The function f(x)= sqrt(x+6), I am told that the derivative (slope of tangent line) at x=46 is 1/n for some integer n. what do I expect n to be? I don't understand this question very well. Help is greatly appreciated
I can't find an integer n for which this is true.
Consider f'(x) = 1/(2sqrt(x+6))
=1/2sqrt(52) at point x=46
You can take a factor of 4 out of that,
=1/4sqrt(13)
but you're still left with the irrational sqrt(13). You can't get an integer out of it unless x+6 is a square.
Unless there's a typo, or I'vs slipped a cog, I think there may be a problem with your question.
I agree with Jim
I also got 1/(4√13) for the slope
To find the derivative of a function, we need to use the rules of differentiation. In this case, we are given the function f(x) = √(x + 6) and we want to find the derivative at x = 46.

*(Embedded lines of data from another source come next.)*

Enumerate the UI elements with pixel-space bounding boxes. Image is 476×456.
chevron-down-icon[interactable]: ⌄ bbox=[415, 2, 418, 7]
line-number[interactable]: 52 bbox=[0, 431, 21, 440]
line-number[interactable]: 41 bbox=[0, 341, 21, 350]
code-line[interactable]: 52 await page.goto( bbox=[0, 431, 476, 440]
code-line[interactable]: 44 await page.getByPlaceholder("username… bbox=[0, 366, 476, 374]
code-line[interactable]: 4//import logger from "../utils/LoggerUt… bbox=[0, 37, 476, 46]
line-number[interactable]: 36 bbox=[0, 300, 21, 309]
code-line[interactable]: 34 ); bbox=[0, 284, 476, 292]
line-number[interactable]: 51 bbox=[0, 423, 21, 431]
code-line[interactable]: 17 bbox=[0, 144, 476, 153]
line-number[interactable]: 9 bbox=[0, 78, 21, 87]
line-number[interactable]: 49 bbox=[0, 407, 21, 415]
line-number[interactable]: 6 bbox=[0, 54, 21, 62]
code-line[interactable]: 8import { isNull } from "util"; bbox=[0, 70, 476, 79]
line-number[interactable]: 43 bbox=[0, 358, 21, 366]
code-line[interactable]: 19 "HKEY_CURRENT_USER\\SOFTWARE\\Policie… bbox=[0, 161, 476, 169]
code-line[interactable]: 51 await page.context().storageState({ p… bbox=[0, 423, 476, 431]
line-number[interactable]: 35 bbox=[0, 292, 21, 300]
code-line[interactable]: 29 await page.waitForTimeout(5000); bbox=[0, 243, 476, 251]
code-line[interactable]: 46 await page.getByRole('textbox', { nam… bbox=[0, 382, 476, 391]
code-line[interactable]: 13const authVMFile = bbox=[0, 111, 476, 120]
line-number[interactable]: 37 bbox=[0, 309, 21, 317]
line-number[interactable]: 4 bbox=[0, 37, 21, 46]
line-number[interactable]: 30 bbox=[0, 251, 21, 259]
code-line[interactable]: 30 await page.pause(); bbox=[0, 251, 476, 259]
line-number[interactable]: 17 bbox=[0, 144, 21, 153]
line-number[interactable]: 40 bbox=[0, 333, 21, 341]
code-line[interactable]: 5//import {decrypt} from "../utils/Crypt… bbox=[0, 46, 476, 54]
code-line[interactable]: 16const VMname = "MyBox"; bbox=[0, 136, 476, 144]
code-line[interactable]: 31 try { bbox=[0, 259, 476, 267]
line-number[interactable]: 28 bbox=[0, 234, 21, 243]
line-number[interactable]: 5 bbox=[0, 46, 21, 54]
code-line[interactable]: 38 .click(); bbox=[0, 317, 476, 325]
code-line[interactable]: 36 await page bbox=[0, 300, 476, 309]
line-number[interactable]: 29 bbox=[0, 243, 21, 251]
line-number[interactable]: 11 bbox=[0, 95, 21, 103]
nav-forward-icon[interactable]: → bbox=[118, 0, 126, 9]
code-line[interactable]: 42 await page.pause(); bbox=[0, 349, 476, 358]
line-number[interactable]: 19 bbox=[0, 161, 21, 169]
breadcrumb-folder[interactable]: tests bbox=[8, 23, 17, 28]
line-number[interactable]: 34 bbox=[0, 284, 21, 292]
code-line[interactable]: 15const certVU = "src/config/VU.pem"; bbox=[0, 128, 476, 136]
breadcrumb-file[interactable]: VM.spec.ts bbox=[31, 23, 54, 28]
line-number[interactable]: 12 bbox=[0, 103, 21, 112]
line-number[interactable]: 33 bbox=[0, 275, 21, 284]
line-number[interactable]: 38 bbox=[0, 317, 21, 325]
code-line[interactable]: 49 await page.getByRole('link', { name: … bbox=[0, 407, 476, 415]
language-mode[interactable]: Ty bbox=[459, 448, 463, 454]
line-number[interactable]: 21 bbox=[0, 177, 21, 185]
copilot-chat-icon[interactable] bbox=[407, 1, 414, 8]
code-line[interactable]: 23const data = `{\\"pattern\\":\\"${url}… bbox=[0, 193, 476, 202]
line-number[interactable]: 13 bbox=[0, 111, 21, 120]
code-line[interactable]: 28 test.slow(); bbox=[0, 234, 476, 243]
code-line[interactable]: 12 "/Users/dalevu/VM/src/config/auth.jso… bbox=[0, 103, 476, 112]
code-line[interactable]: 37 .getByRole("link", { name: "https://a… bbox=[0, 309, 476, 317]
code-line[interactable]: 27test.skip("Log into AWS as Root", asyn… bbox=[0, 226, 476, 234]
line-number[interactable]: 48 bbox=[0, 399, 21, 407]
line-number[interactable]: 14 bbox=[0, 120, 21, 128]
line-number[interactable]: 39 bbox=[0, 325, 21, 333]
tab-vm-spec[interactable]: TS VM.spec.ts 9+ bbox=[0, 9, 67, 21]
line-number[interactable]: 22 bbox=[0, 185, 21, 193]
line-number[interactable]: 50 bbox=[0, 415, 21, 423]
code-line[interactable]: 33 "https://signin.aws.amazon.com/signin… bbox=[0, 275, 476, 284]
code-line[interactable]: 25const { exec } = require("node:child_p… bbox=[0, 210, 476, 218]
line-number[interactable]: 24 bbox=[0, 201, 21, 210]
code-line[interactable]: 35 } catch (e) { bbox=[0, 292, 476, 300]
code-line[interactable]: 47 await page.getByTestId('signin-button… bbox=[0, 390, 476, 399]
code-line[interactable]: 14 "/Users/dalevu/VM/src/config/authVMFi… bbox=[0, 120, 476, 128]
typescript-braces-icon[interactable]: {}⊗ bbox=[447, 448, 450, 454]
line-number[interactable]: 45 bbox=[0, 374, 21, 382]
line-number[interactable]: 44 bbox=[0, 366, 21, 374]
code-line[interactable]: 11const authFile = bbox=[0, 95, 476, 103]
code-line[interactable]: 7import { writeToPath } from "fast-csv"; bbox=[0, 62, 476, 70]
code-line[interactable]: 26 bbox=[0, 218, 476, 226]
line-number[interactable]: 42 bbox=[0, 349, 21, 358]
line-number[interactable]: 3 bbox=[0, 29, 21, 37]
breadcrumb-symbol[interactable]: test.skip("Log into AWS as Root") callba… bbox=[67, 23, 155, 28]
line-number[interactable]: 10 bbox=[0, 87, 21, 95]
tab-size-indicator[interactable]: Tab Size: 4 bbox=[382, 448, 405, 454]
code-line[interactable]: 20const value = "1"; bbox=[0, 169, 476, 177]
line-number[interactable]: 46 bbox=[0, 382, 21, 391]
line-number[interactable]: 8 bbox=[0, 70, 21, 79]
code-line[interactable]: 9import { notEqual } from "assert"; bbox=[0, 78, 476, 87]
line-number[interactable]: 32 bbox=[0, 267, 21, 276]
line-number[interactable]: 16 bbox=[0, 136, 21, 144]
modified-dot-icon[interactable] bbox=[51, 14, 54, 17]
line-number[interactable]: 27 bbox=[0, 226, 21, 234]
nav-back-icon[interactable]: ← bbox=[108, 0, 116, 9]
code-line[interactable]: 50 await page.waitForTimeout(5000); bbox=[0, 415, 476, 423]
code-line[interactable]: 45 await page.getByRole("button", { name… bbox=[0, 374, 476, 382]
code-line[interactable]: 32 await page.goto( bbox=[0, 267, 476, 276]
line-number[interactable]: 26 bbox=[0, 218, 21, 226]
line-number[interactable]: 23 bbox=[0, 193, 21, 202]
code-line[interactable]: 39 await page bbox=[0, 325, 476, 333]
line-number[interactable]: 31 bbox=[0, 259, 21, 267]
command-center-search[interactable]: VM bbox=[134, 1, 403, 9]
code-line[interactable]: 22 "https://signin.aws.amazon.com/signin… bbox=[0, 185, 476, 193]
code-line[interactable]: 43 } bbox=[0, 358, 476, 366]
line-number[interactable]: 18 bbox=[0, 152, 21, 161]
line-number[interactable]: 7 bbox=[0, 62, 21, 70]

The first step is to find the derivative of f(x) with respect to x, denoted as f'(x) or dy/dx. We can use the power rule and chain rule to find the derivative:
f'(x) = (1/2) * (x + 6)^(-1/2) * 1
Now, we want to find the slope of the tangent line at x = 46, which means we need to substitute x = 46 into the derivative. Let's calculate it:
f'(46) = (1/2) * (46 + 6)^(-1/2) * 1
= (1/2) * (52)^(-1/2) * 1
Simplifying further gives:
f'(46) = (1/2) * 1/√52
From here, we can see that the expression is in the form of 1/n, where n is an integer. To determine n, we need to rationalize the denominator (√52) by multiplying both the numerator and denominator by √52:
f'(46) = (1/2) * 1/√52
= (1/2) * (1/√52) * (√52/√52)
= (1/2) * √52/52
= √52/104
Comparing this result with the given statement that the derivative is 1/n, we can identify that n = 104. Therefore, in this case, we expect n to be 104.